---------- EXTRACTED DATA ----------

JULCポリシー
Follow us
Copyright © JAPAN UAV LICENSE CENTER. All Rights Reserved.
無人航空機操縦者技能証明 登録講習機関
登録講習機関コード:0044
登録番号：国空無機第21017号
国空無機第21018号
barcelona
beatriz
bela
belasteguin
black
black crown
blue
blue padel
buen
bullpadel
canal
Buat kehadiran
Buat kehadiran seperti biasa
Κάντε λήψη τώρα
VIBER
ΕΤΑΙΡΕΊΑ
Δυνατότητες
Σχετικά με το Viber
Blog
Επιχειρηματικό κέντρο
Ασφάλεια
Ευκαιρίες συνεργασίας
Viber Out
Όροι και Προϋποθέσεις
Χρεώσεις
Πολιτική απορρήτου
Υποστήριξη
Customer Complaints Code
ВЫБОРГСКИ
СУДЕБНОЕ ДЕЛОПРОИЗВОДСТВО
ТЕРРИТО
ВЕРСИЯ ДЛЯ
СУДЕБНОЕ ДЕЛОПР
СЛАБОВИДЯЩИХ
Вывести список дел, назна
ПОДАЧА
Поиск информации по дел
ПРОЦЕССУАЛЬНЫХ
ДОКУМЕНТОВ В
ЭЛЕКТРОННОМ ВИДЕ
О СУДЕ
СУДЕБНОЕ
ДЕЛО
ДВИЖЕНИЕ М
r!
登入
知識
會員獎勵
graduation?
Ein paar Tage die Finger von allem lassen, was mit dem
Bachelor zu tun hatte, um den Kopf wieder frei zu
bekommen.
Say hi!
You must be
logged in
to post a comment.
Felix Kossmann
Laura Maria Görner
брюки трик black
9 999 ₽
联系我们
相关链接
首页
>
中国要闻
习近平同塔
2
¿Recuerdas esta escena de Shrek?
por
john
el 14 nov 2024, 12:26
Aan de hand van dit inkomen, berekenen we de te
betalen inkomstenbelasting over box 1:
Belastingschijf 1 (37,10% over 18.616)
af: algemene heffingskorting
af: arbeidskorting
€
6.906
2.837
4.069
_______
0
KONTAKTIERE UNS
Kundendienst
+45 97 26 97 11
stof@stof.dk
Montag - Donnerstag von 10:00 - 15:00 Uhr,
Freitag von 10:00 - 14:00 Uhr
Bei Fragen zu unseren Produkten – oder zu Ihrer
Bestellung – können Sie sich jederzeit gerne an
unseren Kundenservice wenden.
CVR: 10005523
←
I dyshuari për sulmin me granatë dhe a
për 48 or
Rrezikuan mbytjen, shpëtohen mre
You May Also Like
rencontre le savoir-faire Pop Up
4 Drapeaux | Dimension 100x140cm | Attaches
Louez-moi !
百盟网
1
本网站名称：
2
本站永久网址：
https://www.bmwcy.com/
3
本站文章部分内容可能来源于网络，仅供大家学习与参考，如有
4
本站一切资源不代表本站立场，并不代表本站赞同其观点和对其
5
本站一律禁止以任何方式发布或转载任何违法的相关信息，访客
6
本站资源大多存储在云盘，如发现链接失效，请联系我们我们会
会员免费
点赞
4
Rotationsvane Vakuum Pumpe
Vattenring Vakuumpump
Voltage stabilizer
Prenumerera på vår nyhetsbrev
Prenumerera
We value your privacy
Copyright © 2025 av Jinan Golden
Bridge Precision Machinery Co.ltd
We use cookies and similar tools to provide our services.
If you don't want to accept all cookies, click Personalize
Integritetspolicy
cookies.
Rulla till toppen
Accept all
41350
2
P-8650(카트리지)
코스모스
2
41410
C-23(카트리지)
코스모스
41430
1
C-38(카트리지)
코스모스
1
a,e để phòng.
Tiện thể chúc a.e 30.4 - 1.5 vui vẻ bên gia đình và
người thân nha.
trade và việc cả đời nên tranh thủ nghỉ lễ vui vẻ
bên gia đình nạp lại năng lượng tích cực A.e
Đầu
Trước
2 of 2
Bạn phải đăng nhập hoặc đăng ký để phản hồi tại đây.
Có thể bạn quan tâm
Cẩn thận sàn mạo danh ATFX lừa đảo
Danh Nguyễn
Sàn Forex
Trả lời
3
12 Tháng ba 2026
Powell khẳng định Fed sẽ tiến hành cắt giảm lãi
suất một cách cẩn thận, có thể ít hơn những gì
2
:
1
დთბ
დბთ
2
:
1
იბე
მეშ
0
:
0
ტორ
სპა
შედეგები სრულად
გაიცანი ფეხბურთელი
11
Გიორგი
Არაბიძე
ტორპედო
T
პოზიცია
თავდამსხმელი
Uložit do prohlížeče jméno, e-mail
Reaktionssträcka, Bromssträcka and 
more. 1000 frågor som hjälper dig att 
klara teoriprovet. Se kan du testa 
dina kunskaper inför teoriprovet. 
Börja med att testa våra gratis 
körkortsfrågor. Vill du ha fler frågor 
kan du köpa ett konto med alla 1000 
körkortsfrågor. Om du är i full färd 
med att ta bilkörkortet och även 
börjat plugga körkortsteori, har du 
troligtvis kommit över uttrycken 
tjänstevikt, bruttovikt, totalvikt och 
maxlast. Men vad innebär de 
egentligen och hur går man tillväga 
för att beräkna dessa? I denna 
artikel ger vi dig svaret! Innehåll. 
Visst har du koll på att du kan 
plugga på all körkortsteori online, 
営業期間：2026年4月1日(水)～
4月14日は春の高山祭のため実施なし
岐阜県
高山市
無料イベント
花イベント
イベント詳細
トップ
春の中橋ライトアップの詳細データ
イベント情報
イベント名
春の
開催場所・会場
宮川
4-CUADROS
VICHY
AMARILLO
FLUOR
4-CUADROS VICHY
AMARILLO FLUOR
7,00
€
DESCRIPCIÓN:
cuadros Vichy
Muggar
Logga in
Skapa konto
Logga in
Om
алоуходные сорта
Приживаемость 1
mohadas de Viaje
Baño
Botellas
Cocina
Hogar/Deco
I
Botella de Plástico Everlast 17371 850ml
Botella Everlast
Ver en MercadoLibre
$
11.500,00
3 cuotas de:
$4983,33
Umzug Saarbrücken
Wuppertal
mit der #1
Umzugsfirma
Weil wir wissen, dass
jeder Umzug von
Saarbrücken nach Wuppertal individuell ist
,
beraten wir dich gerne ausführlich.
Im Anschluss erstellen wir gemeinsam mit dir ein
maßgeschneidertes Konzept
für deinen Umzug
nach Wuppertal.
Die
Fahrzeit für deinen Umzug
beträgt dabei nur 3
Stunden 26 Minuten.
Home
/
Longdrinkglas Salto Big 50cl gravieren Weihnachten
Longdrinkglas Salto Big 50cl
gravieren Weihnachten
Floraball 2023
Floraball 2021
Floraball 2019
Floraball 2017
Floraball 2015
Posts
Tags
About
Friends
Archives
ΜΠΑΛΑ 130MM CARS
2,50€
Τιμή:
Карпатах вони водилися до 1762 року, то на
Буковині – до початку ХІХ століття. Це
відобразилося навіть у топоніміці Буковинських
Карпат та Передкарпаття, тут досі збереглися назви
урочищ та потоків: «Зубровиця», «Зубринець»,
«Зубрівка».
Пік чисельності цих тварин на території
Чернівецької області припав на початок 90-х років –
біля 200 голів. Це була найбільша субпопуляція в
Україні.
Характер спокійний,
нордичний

----------

WHAT YOU WILL DO – Print the records above once again, exactly as written.

COMPLETED TASK –
JULCポリシー
Follow us
Copyright © JAPAN UAV LICENSE CENTER. All Rights Reserved.
無人航空機操縦者技能証明 登録講習機関
登録講習機関コード:0044
登録番号：国空無機第21017号
国空無機第21018号
barcelona
beatriz
bela
belasteguin
black
black crown
blue
blue padel
buen
bullpadel
canal
Buat kehadiran
Buat kehadiran seperti biasa
Κάντε λήψη τώρα
VIBER
ΕΤΑΙΡΕΊΑ
Δυνατότητες
Σχετικά με το Viber
Blog
Επιχειρηματικό κέντρο
Ασφάλεια
Ευκαιρίες συνεργασίας
Viber Out
Όροι και Προϋποθέσεις
Χρεώσεις
Πολιτική απορρήτου
Υποστήριξη
Customer Complaints Code
ВЫБОРГСКИ
СУДЕБНОЕ ДЕЛОПРОИЗВОДСТВО
ТЕРРИТО
ВЕРСИЯ ДЛЯ
СУДЕБНОЕ ДЕЛОПР
СЛАБОВИДЯЩИХ
Вывести список дел, назна
ПОДАЧА
Поиск информации по дел
ПРОЦЕССУАЛЬНЫХ
ДОКУМЕНТОВ В
ЭЛЕКТРОННОМ ВИДЕ
О СУДЕ
СУДЕБНОЕ
ДЕЛО
ДВИЖЕНИЕ М
r!
登入
知識
會員獎勵
graduation?
Ein paar Tage die Finger von allem lassen, was mit dem
Bachelor zu tun hatte, um den Kopf wieder frei zu
bekommen.
Say hi!
You must be
logged in
to post a comment.
Felix Kossmann
Laura Maria Görner
брюки трик black
9 999 ₽
联系我们
相关链接
首页
>
中国要闻
习近平同塔
2
¿Recuerdas esta escena de Shrek?
por
john
el 14 nov 2024, 12:26
Aan de hand van dit inkomen, berekenen we de te
betalen inkomstenbelasting over box 1:
Belastingschijf 1 (37,10% over 18.616)
af: algemene heffingskorting
af: arbeidskorting
€
6.906
2.837
4.069
_______
0
KONTAKTIERE UNS
Kundendienst
+45 97 26 97 11
stof@stof.dk
Montag - Donnerstag von 10:00 - 15:00 Uhr,
Freitag von 10:00 - 14:00 Uhr
Bei Fragen zu unseren Produkten – oder zu Ihrer
Bestellung – können Sie sich jederzeit gerne an
unseren Kundenservice wenden.
CVR: 10005523
←
I dyshuari për sulmin me granatë dhe a
për 48 or
Rrezikuan mbytjen, shpëtohen mre
You May Also Like
rencontre le savoir-faire Pop Up
4 Drapeaux | Dimension 100x140cm | Attaches
Louez-moi !
百盟网
1
本网站名称：
2
本站永久网址：
https://www.bmwcy.com/
3
本站文章部分内容可能来源于网络，仅供大家学习与参考，如有
4
本站一切资源不代表本站立场，并不代表本站赞同其观点和对其
5
本站一律禁止以任何方式发布或转载任何违法的相关信息，访客
6
本站资源大多存储在云盘，如发现链接失效，请联系我们我们会
会员免费
点赞
4
Rotationsvane Vakuum Pumpe
Vattenring Vakuumpump
Voltage stabilizer
Prenumerera på vår nyhetsbrev
Prenumerera
We value your privacy
Copyright © 2025 av Jinan Golden
Bridge Precision Machinery Co.ltd
We use cookies and similar tools to provide our services.
If you don't want to accept all cookies, click Personalize
Integritetspolicy
cookies.
Rulla till toppen
Accept all
41350
2
P-8650(카트리지)
코스모스
2
41410
C-23(카트리지)
코스모스
41430
1
C-38(카트리지)
코스모스
1
a,e để phòng.
Tiện thể chúc a.e 30.4 - 1.5 vui vẻ bên gia đình và
người thân nha.
trade và việc cả đời nên tranh thủ nghỉ lễ vui vẻ
bên gia đình nạp lại năng lượng tích cực A.e
Đầu
Trước
2 of 2
Bạn phải đăng nhập hoặc đăng ký để phản hồi tại đây.
Có thể bạn quan tâm
Cẩn thận sàn mạo danh ATFX lừa đảo
Danh Nguyễn
Sàn Forex
Trả lời
3
12 Tháng ba 2026
Powell khẳng định Fed sẽ tiến hành cắt giảm lãi
suất một cách cẩn thận, có thể ít hơn những gì
2
:
1
დთბ
დბთ
2
:
1
იბე
მეშ
0
:
0
ტორ
სპა
შედეგები სრულად
გაიცანი ფეხბურთელი
11
Გიორგი
Არაბიძე
ტორპედო
T
პოზიცია
თავდამსხმელი
Uložit do prohlížeče jméno, e-mail
Reaktionssträcka, Bromssträcka and 
more. 1000 frågor som hjälper dig att 
klara teoriprovet. Se kan du testa 
dina kunskaper inför teoriprovet. 
Börja med att testa våra gratis 
körkortsfrågor. Vill du ha fler frågor 
kan du köpa ett konto med alla 1000 
körkortsfrågor. Om du är i full färd 
med att ta bilkörkortet och även 
börjat plugga körkortsteori, har du 
troligtvis kommit över uttrycken 
tjänstevikt, bruttovikt, totalvikt och 
maxlast. Men vad innebär de 
egentligen och hur går man tillväga 
för att beräkna dessa? I denna 
artikel ger vi dig svaret! Innehåll. 
Visst har du koll på att du kan 
plugga på all körkortsteori online, 
営業期間：2026年4月1日(水)～
4月14日は春の高山祭のため実施なし
岐阜県
高山市
無料イベント
花イベント
イベント詳細
トップ
春の中橋ライトアップの詳細データ
イベント情報
イベント名
春の
開催場所・会場
宮川
4-CUADROS
VICHY
AMARILLO
FLUOR
4-CUADROS VICHY
AMARILLO FLUOR
7,00
€
DESCRIPCIÓN:
cuadros Vichy
Muggar
Logga in
Skapa konto
Logga in
Om
алоуходные сорта
Приживаемость 1
mohadas de Viaje
Baño
Botellas
Cocina
Hogar/Deco
I
Botella de Plástico Everlast 17371 850ml
Botella Everlast
Ver en MercadoLibre
$
11.500,00
3 cuotas de:
$4983,33
Umzug Saarbrücken
Wuppertal
mit der #1
Umzugsfirma
Weil wir wissen, dass
jeder Umzug von
Saarbrücken nach Wuppertal individuell ist
,
beraten wir dich gerne ausführlich.
Im Anschluss erstellen wir gemeinsam mit dir ein
maßgeschneidertes Konzept
für deinen Umzug
nach Wuppertal.
Die
Fahrzeit für deinen Umzug
beträgt dabei nur 3
Stunden 26 Minuten.
Home
/
Longdrinkglas Salto Big 50cl gravieren Weihnachten
Longdrinkglas Salto Big 50cl
gravieren Weihnachten
Floraball 2023
Floraball 2021
Floraball 2019
Floraball 2017
Floraball 2015
Posts
Tags
About
Friends
Archives
ΜΠΑΛΑ 130MM CARS
2,50€
Τιμή:
Карпатах вони водилися до 1762 року, то на
Буковині – до початку ХІХ століття. Це
відобразилося навіть у топоніміці Буковинських
Карпат та Передкарпаття, тут досі збереглися назви
урочищ та потоків: «Зубровиця», «Зубринець»,
«Зубрівка».
Пік чисельності цих тварин на території
Чернівецької області припав на початок 90-х років –
біля 200 голів. Це була найбільша субпопуляція в
Україні.
Характер спокійний,
нордичний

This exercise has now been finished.